Figure 5: (A) Correlation between OPLL extent and serum levels of diabetes-related factors in OPLL patients (n=52), (B) OPLL extent of patients with three grades of diabetes severity: non-glucose tolerance (NGT), intermediate glucose resistance (IGR), and diabetes mellitus (DM), Patients with insulinogenic index equal to or higher than the average are shown as closed circles and those less than that are shown as open circles.
Taking the clinical and mouse genetics studies together, in OPLL patients with type 2 diabetes the up-regulation of insulin production as a feedback mechanism of the impairment of insulin sensitivity in the target cells may stimulate osteoprogenitor cells in the ligament to induce ossification. Contrarily, in IRS-1–/– and IRS-2–/– mice even the increased insulin may not affect osteoblasts, resulting in osteoporosis (Figure 6).
IRS-1 signal in bone fracture healing
To further know the involvement of IRS-1 in bone formation, we compared the healing of bone fracture which was created at the midshaft of mouse tibia and fixed with an intramedullary nail in IRS-1–/– mice (Figure 7A) [21]. After 3 weeks, all 15 WT mice showed bone union, while in IRS-1–/– mice, only four showed bone union but with small fracture callus, and the other 11 mice remained non-union (Figures 7B and 7C). Contrarily, the fracture healing was not suppressed in IRS-2 mice (data not shown). In the ex vivo cultures of WT osteoblasts, cell proliferation stimulated by IGF-I was suppressed strongly by an inhibitor of Akt signal, moderately by an ERK inhibitor, but not by an p38 MAPK inhibitor (Figure 7D). Meanwhile, IRS-1–/– osteoblasts were less respondent to IGF-I and were inhibited only by the ERK inhibitor. These indicate that the osteoanabolic action of IGFI/ IRS-1 is mainly mediated by the Akt pathway.
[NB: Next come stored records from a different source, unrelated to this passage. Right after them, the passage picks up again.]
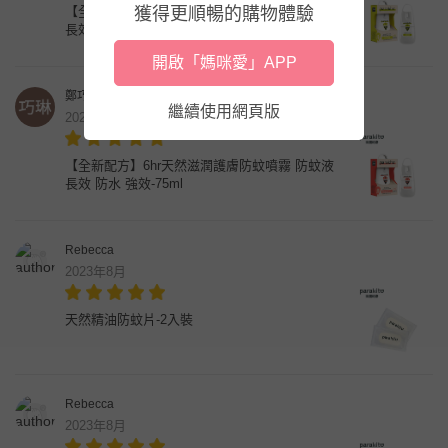
獲得更順暢的購物體驗
【全新配方】7hr天然植萃長效防蚊噴霧 防蚊液
長效 防水 強效-75ml
開啟「媽咪愛」APP
鄭巧琳
繼續使用網頁版
2023年10月
【全新配方】6hr天然滋潤護膚防蚊噴霧 防蚊液
長效 防水 強效-75ml
Rebecca
2023年8月
天然精油防蚊片-2入裝
Rebecca
2023年8月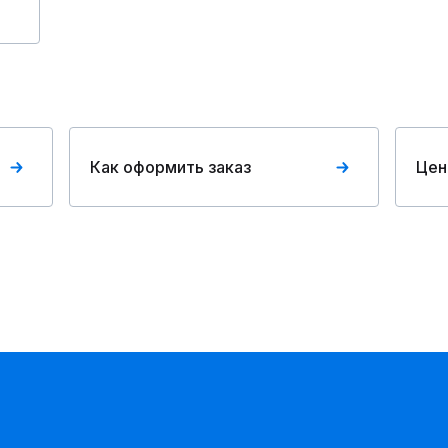
Как оформить заказ
Цен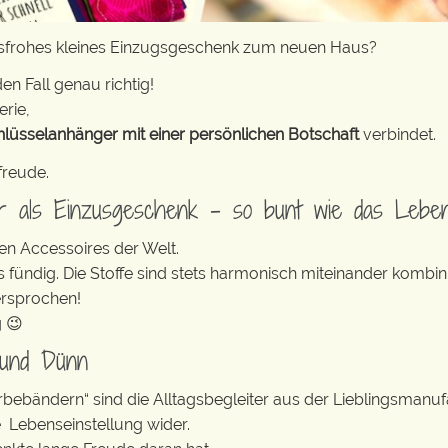
ensfrohes kleines Einzugsgeschenk zum neuen Haus?
en Fall genau richtig!
erie,
hlüsselanhänger mit einer persönlichen Botschaft
verbindet.
freude.
er als Einzusgeschenk – so bunt wie das Lebe
en Accessoires der Welt.
s fündig. Die Stoffe sind stets harmonisch miteinander kombini
ersprochen!
g 😉
 und Dünn
erbebändern“ sind die Alltagsbegleiter aus der Lieblingsman
e Lebenseinstellung wider.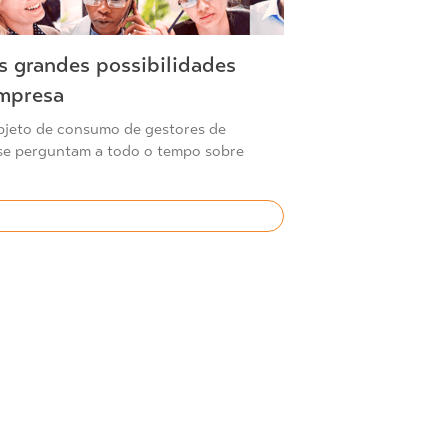
s grandes possibilidades
empresa
bjeto de consumo de gestores de
 se perguntam a todo o tempo sobre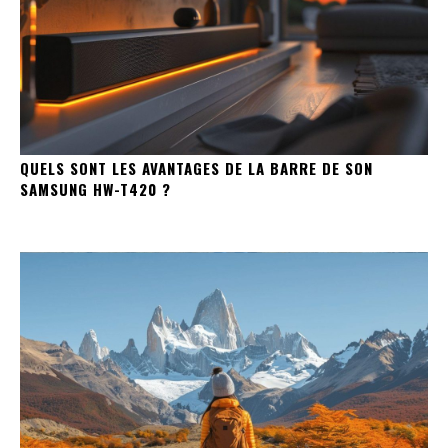
QUELS SONT LES AVANTAGES DE LA BARRE DE SON
SAMSUNG HW-T420 ?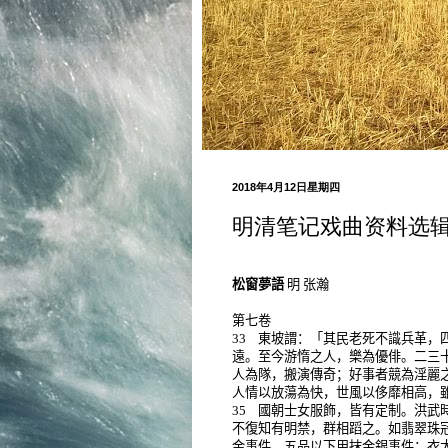
2018年4月12日星期四
明清笔记戏曲资料选
松窗夢語
明 张瀚
第七卷
33
東坡謂：「其民老死不識兵革，
遠。至今游惰之人，樂為優俳。二三
人為隊，搬演傳奇；好事者競為淫麗
人情以放蕩為快，世風以侈靡相高，
35
國朝士女服飾，皆有定制。洪武
不復知有明禁，群相蹈之。如翡翠珠
金事件，五品以下用抹金銀事件；衣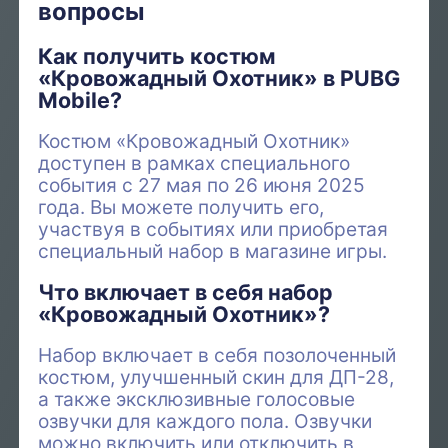
вопросы
Как получить костюм
«Кровожадный Охотник» в PUBG
Mobile?
Костюм «Кровожадный Охотник»
доступен в рамках специального
события с 27 мая по 26 июня 2025
года. Вы можете получить его,
участвуя в событиях или приобретая
специальный набор в магазине игры.
Что включает в себя набор
«Кровожадный Охотник»?
Набор включает в себя позолоченный
костюм, улучшенный скин для ДП-28,
а также эксклюзивные голосовые
озвучки для каждого пола. Озвучки
можно включить или отключить в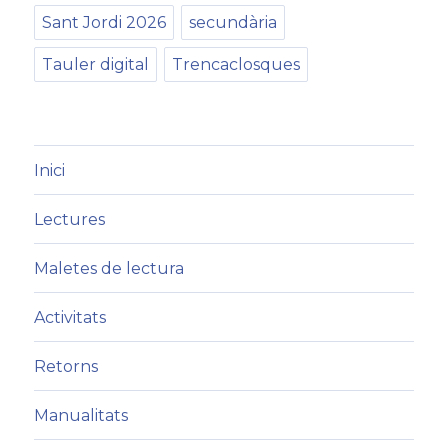
Sant Jordi 2026
secundària
Tauler digital
Trencaclosques
Inici
Lectures
Maletes de lectura
Activitats
Retorns
Manualitats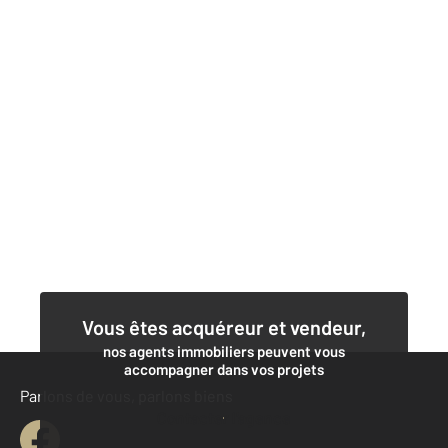
Vous êtes acquéreur et vendeur,
nos agents immobiliers peuvent vous
accompagner dans vos projets
Parlons de vous, parlons biens
Contacter l'agence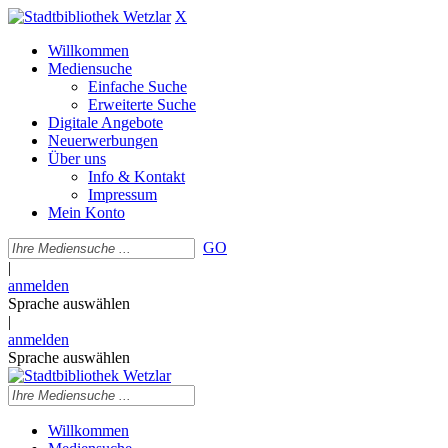
X
Willkommen
Mediensuche
Einfache Suche
Erweiterte Suche
Digitale Angebote
Neuerwerbungen
Über uns
Info & Kontakt
Impressum
Mein Konto
GO
|
anmelden
Sprache auswählen
|
anmelden
Sprache auswählen
Willkommen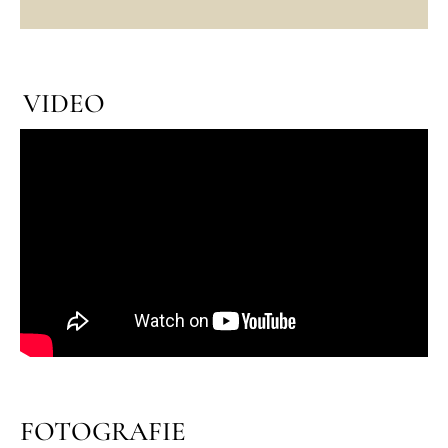
VIDEO
FOTOGRAFIE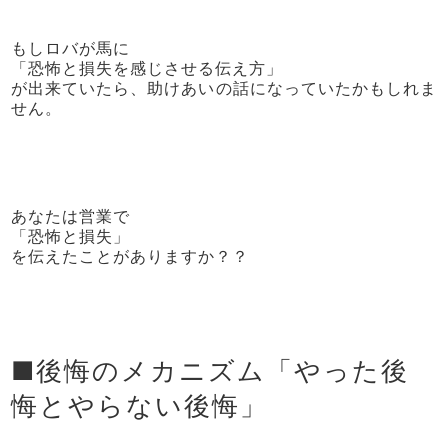
もしロバが馬に
「恐怖と損失を感じさせる伝え方」
が出来ていたら、助けあいの話になっていたかもしれま
せん。
あなたは営業で
「恐怖と損失」
を伝えたことがありますか？？
■後悔のメカニズム「やった後
悔とやらない後悔」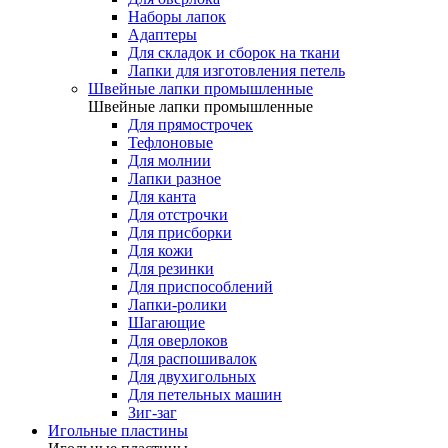
Наборы лапок
Адаптеры
Для складок и сборок на ткани
Лапки для изготовления петель
Швейные лапки промышленные
Швейные лапки промышленные
Для прямострочек
Тефлоновые
Для молнии
Лапки разное
Для канта
Для отстрочки
Для присборки
Для кожи
Для резинки
Для приспособлений
Лапки-ролики
Шагающие
Для оверлоков
Для распошивалок
Для двухигольных
Для петельных машин
Зиг-заг
Игольные пластины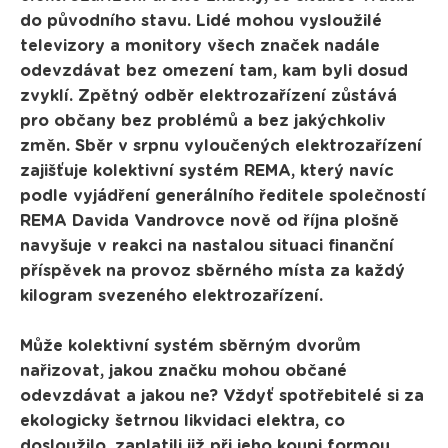
do původního stavu. Lidé mohou vysloužilé
televizory a monitory všech značek nadále
odevzdávat bez omezení tam, kam byli dosud
zvyklí. Zpětný odběr elektrozařízení zůstává
pro občany bez problémů a bez jakýchkoliv
změn. Sběr v srpnu vyloučených elektrozařízení
zajišťuje kolektivní systém REMA, který navíc
podle vyjádření generálního ředitele společností
REMA Davida Vandrovce nově od října plošně
navyšuje v reakci na nastalou situaci finanční
příspěvek na provoz sběrného místa za každý
kilogram svezeného elektrozařízení.
Může kolektivní systém sběrným dvorům
nařizovat, jakou značku mohou občané
odevzdávat a jakou ne? Vždyť spotřebitelé si za
ekologicky šetrnou likvidaci elektra, co
dosloužilo, zaplatili již při jeho koupi formou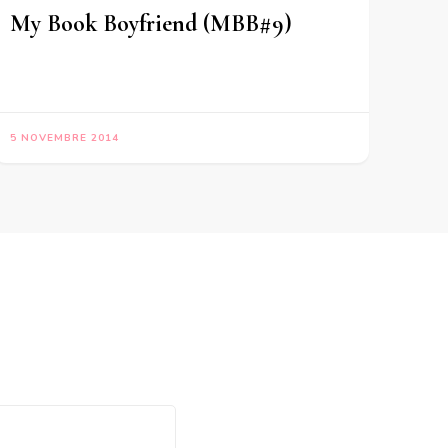
My Book Boyfriend (MBB#9)
5 NOVEMBRE 2014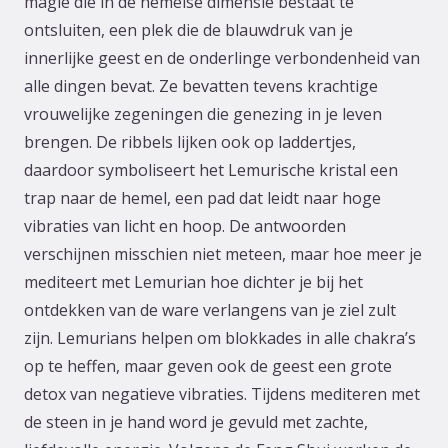
magie die in de hemelse dimensie bestaat te
ontsluiten, een plek die de blauwdruk van je
innerlijke geest en de onderlinge verbondenheid van
alle dingen bevat. Ze bevatten tevens krachtige
vrouwelijke zegeningen die genezing in je leven
brengen. De ribbels lijken ook op laddertjes,
daardoor symboliseert het Lemurische kristal een
trap naar de hemel, een pad dat leidt naar hoge
vibraties van licht en hoop. De antwoorden
verschijnen misschien niet meteen, maar hoe meer je
mediteert met Lemurian hoe dichter je bij het
ontdekken van de ware verlangens van je ziel zult
zijn. Lemurians helpen om blokkades in alle chakra’s
op te heffen, maar geven ook de geest een grote
detox van negatieve vibraties. Tijdens mediteren met
de steen in je hand word je gevuld met zachte,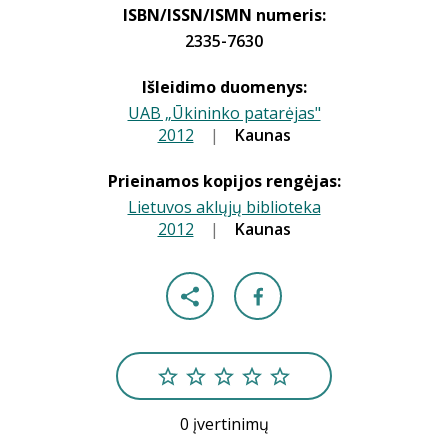
ISBN/ISSN/ISMN numeris:
2335-7630
Išleidimo duomenys:
UAB „Ūkininko patarėjas"
2012
|
|
Kaunas
Prieinamos kopijos rengėjas:
Lietuvos aklųjų biblioteka
2012
|
|
Kaunas
0 įvertinimų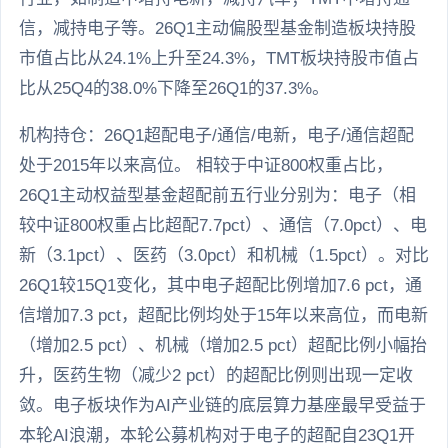
信，减持电子等。26Q1主动偏股型基金制造板块持股
市值占比从24.1%上升至24.3%，TMT板块持股市值占
比从25Q4的38.0%下降至26Q1的37.3%。
机构持仓：26Q1超配电子/通信/电新，电子/通信超配
处于2015年以来高位。 相较于中证800权重占比，
26Q1主动权益型基金超配前五行业分别为：电子（相
较中证800权重占比超配7.7pct）、通信（7.0pct）、电
新（3.1pct）、医药（3.0pct）和机械（1.5pct）。对比
26Q1较15Q1变化，其中电子超配比例增加7.6 pct，通
信增加7.3 pct，超配比例均处于15年以来高位，而电新
（增加2.5 pct）、机械（增加2.5 pct）超配比例小幅抬
升，医药生物（减少2 pct）的超配比例则出现一定收
敛。电子板块作为AI产业链的底层算力基座最早受益于
本轮AI浪潮，本轮公募机构对于电子的超配自23Q1开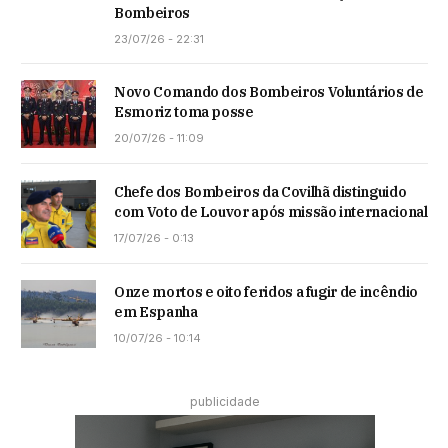
Bombeiros
23/07/26 - 22:31
Novo Comando dos Bombeiros Voluntários de
Esmoriz toma posse
20/07/26 - 11:09
Chefe dos Bombeiros da Covilhã distinguido
com Voto de Louvor após missão internacional
17/07/26 - 0:13
Onze mortos e oito feridos a fugir de incêndio
em Espanha
10/07/26 - 10:14
publicidade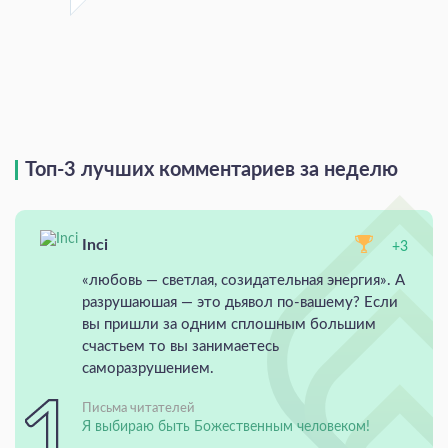
Топ-3 лучших комментариев за неделю
Inci
+3
«любовь — светлая, созидательная энергия». А
разрушаюшая — это дьявол по-вашему? Если
вы пришли за одним сплошным большим
счастьем то вы занимаетесь
саморазрушением.
Письма читателей
Я выбираю быть Божественным человеком!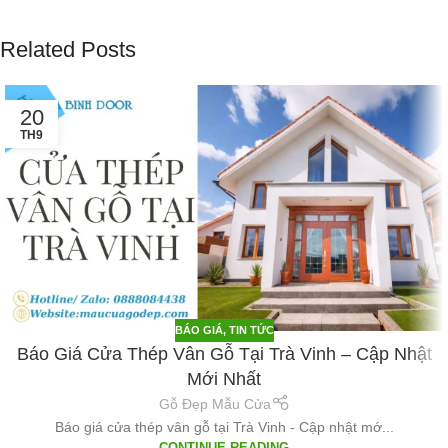
Related Posts
20
TH9
BÁO GIÁ
,
TIN TỨC
Báo Giá Cửa Thép Vân Gỗ Tại Trà Vinh – Cập Nhật
Mới Nhất
Gỗ Đẹp Mẫu Cửa
Báo giá cửa thép vân gỗ tại Trà Vinh - Cập nhật mớ...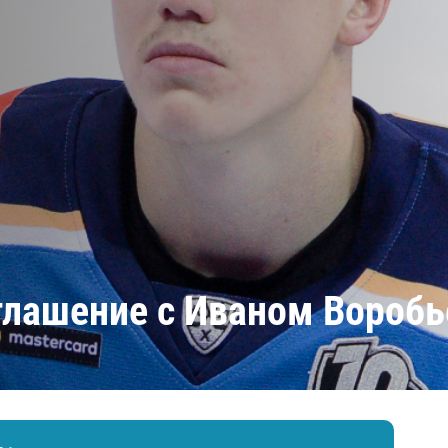
Амур
Барыс
Салават Юлаев
Сибирь
оглашение с Иваном Вороб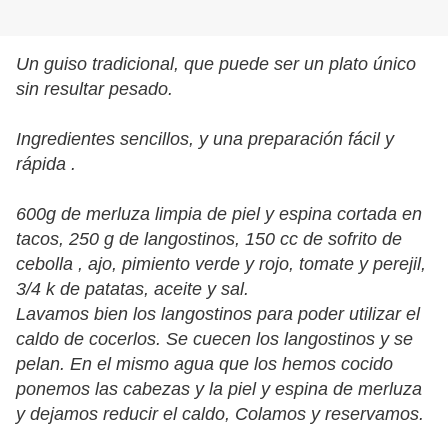
Un guiso tradicional, que puede ser un plato único
sin resultar pesado.
Ingredientes sencillos, y una preparación fácil y
rápida .
600g de merluza limpia de piel y espina cortada en
tacos, 250 g de langostinos, 150 cc de sofrito de
cebolla , ajo, pimiento verde y rojo, tomate y perejil,
3/4 k de patatas, aceite y sal.
Lavamos bien los langostinos para poder utilizar el
caldo de cocerlos. Se cuecen los langostinos y se
pelan. En el mismo agua que los hemos cocido
ponemos las cabezas y la piel y espina de merluza
y dejamos reducir el caldo, Colamos y reservamos.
Figure 7: (A) The mouse fracture model, (B) Time course of fracture healing in representative WT and IRS-1–/– mice, (C) Radiographs of fracture sites of all WT mice (n=15) and IRS-1–/– mice (n=15) 3 weeks after the fracture, (D) Proliferation of primary chondrocytes determined by [3H]-TdR uptake by IGF-I and specific inhibitors. Means (symbols) ± S.E. (error bars) for 8 wells/group. *p<0.01 vs. IGF-I alone.
Taken together, the insulin-IGF-I/IRS-1-IRS-2/Akt signal may play crucial roles for bone formation under various physiological and pathological conditions. It maintains bone volume and turnover for prevention of osteoporosis, enhances OPLL progression, and facilitates bone fracture healing. Further understanding of the molecular network related to this signal will provide a basis for rational therapeutic targets for these disorders.
The ultimate aim of the present study is to identify the molecular targets for clinical treatments of the degenerative skeletal disorders. Although we mainly used the mouse genetics approaches, we have attempted to confirm the reproducibility of the mouse findings in humans using human gene polymorphism or clinical biochemical studies [22-27]. Among the molecules we identified in this study, there are some whose suppression ameliorated skeletal disorders under pathological conditions but did not affect physiological conditions, indicating that targeting on these molecules may lead to an ideal treatment without side effects on physiological functions. In fact, trials based on the present findings are being practically planned for clinical application.